To the average person, this inevitable conclusion is macabre and odious, but Cotler is anything but an average person. He’s Israel’s main man around the Cabinet table, which means propping up a moral double-standard is integral to his ability to insulate Israel from condemnation over the “lesser atrocity,” in Occupied Palestine, and the U.S.’s total destruction of Falluja with the loss of 100,000 Iraqi lives.

Cotler’s Africa-first policy is directed largely at the murder and dispossession of civilians in Sudan’s western Darfur province. Human Rights Watch describes the conduct of the government soldiers and Janjaweed militias as “ethnic cleansing” and “crimes against humanity.”

Cotler is right to offer Canada’s unquestioned support for a humanitarian intervention in Sudan. It is an acute disaster on a par with the death and destruction that the tsunami wrought on South Asia. The only major difference is that one is an act of man and the other an act of nature.

The outpouring of official compassion and aid for the victims of these acute crises is gratifying but also shameful, given the virtual lack of official compassion and aid afforded the victims of Israeli and U.S. atrocities. Darfur and the tsunami are somehow deemed to exceed the threshold for a mass atrocity, but Israel’s Occupation is apparently exempt.

The distinction between acute and chronic atrocities is key to understanding our selective morality. The Occupation is a slow, methodical campaign of murder, bigotry and theft. The best depiction of it comes from the Book of Exodus (23:29–31) where Yahweh lays down the fundamentals of ethnic cleansing.

“I will not drive [the Canaanites and Hittites] out from before thee in one year; lest the land become desolate, and the beast of the field multiply against thee. By little and little I will drive them out from before thee, until thou be increased, and inherit the land. And I will set thy bounds from the Red Sea even unto the sea of the Philistines, and from the desert unto the river: for I will deliver the inhabitants of the land into your hand; and thou shalt drive them out before thee.”

Even though the tsunami crisis demands our immediate attention, the response to it has been so conspicuously large that it cannot be explained by magnanimity alone. Why hasn’t the music industry put on a benefit concert for the Palestinian victims of home demolitions or state torture? No corporation is matching donations to rebuild schools and hospitals. The UN operates in the Gaza Strip, but it is vilified if it condemns the Occupation.

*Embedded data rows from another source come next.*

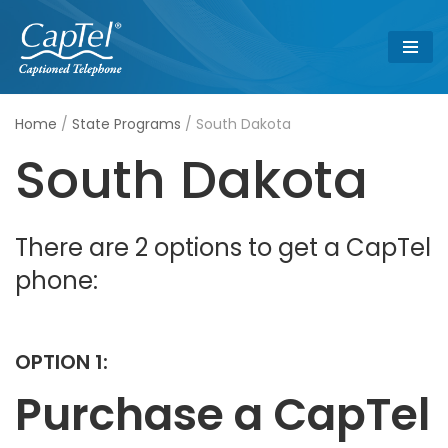
Skip
to
content
Home
/
State Programs
/
South Dakota
South Dakota
There are 2 options to get a CapTel
phone:
OPTION 1:
Purchase a CapTel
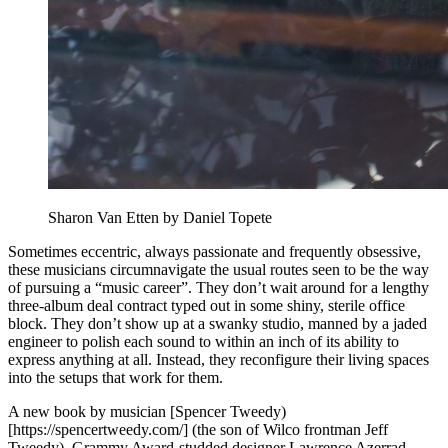
Sharon Van Etten by Daniel Topete
Sometimes eccentric, always passionate and frequently obsessive,
these musicians circumnavigate the usual routes seen to be the way
of pursuing a “music career”. They don’t wait around for a lengthy
three-album deal contract typed out in some shiny, sterile office
block. They don’t show up at a swanky studio, manned by a jaded
engineer to polish each sound to within an inch of its ability to
express anything at all. Instead, they reconfigure their living spaces
into the setups that work for them.
A new book by musician [Spencer Tweedy)
[https://spencertweedy.com/] (the son of Wilco frontman Jeff
Tweedy), Grammy Award-studded designer Lawrence Azerrad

So long as tsunami relief efforts dominate the news, world leaders will be able to burnish their images as champions of human rights and have an excuse not to pay attention to Palestine, where civilians are tortured, killed by aerial bombardment, dispossessed, and forced into refugee camps, just like in Darfur.

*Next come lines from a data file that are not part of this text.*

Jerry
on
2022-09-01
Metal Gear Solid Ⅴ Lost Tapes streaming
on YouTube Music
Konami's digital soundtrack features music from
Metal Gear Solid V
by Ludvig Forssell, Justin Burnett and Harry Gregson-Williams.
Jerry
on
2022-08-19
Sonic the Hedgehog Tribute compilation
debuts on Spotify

In Falluja, meanwhile, the destruction and loss of life from the U.S. bombardment is so horrific and total that it has been equated with the bombing of Guernica. On April, 26, 1937, Nazi airmen leveled the old Basque capital to demoralize the resistance to Franco’s Nationalist forces. Throughout November 2004, U.S. airmen levelled Falluja to demoralize popular resistance to the U.S.-led occupation and its puppet regime in Baghdad. One hundred thousand Iraqi civilians were murdered.

Even an acute atrocity of this magnitude doesn’t seem to meet Cotler’s humanitarian threshold. The survivors of the tsunami can at least be thankful for one saving grace—the world cares.

Note:
* Matthew Kalman, “Canada to put own stamp on peace process, Cotler says,” Globe and Mail, Dec. 22, 2004.